Director:
Richard Loncraine Year:
2002 Rating: 7.0
Churchill's life was a complicated one that historians
have struggled with for decades. Monster or hero. Imperial despot or savior
of Western democracy. It depends on where you stick the pin in the chronology
of his life. Astonishing ups and downs, successes and failures. Generosity
and cruelty. His desire for the continuation of the British Empire was inbred
in his bones, part of his family heritage, an obsession that lasted his entire
life. As was the racist feelings he had for the darker subjects of that Empire.
He thought he was a man of destiny and perhaps he was.
This film takes place in the years leading up to WWII when Churchill was
in the political wilderness. Still a member of Parliament for the Conservative
Party but with no power and little influence. Most thought his time was past
and he was no more than a gadfly about not giving India its independence
and warnings about Germany. Churchill made two great predictions in his life.
That Hitler wanted to conquer Europe and that the USSR was going to build
an Iron Curtain around Eastern Europe and that a Cold War was coming. Two
for two.
Reading about this period is more fascinating than watching a movie about
it. There was just so much happening that this film can't get into since
the focus is on Churchill. He makes speech after speech about the militarization
of Germany and that England had to re-arm. Few were listening to him. Those
in power said too expensive and it would send the wrong signal to Germany.
The film also spends a fair amount of time on his loving relationship with
his wife Clemmie. And on a man in the foreign office named Ralph Wigram.
A real person as are all the characters in the film. Wigram was one of the
few who felt as Churchill did about Germany and began handing Confidential
papers to him with information he could use. Not really sure why the film
went down that path but reading about him is quite interesting. This makes
a nice companion piece to Darkest Hours which begins where this ends.

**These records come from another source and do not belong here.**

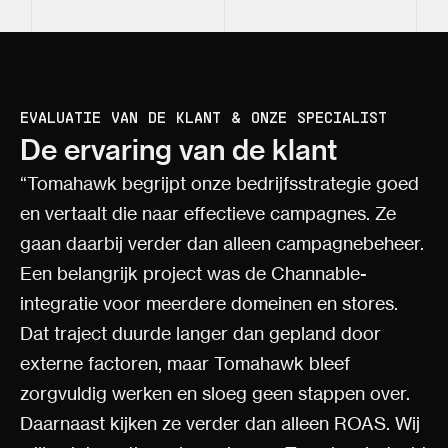
EVALUATIE VAN DE KLANT & ONZE SPECIALIST
De ervaring van de klant
“Tomahawk begrijpt onze bedrijfsstrategie goed
en vertaalt die naar effectieve campagnes. Ze
gaan daarbij verder dan alleen campagnebeheer.
Een belangrijk project was de Channable-
integratie voor meerdere domeinen en stores.
Dat traject duurde langer dan gepland door
externe factoren, maar Tomahawk bleef
zorgvuldig werken en sloeg geen stappen over.
Daarnaast kijken ze verder dan alleen ROAS. Wij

A fine cast. Albert Finney as Churchill, Vanessa Redgrave as his wife, Jim
Broadbent as a friend, Derek Jacobi as the PM Stanley Baldwin, Tom Wilkinson
as Wigram's boss, Hugh Bonneville as a member of Parliament, Linus Roach
as Wigram and Lena Headey as his wife. Finney is fine as Churchill, nearly
unrecognizable and getting the voice and movement down very well. Definitely
better than his take on Hercule Poirot! The title comes from Churchill's
monumental series of books about the war. There are a few other adaptations
of it, one starring Richard Burton as Churchill.